**SUPPLIED MATERIAL:**
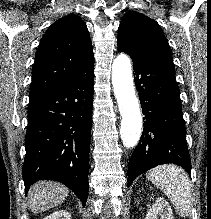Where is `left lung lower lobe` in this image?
<instances>
[{"mask_svg": "<svg viewBox=\"0 0 211 219\" xmlns=\"http://www.w3.org/2000/svg\"><path fill=\"white\" fill-rule=\"evenodd\" d=\"M131 58L145 121L141 140L129 160L128 187L137 176L160 164L191 170L173 62Z\"/></svg>", "mask_w": 211, "mask_h": 219, "instance_id": "obj_1", "label": "left lung lower lobe"}]
</instances>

**WHAT THE EXERCISE ASKS:**
All of the material above is to be retyped verbatim, with its pictures omitted.

**OUTPUT FOR THIS EXERCISE:**
Where is `left lung lower lobe` in this image?
<instances>
[{"mask_svg": "<svg viewBox=\"0 0 211 219\" xmlns=\"http://www.w3.org/2000/svg\"><path fill=\"white\" fill-rule=\"evenodd\" d=\"M131 58L145 121L141 140L129 160L128 187L137 176L160 164L191 170L173 62Z\"/></svg>", "mask_w": 211, "mask_h": 219, "instance_id": "obj_1", "label": "left lung lower lobe"}]
</instances>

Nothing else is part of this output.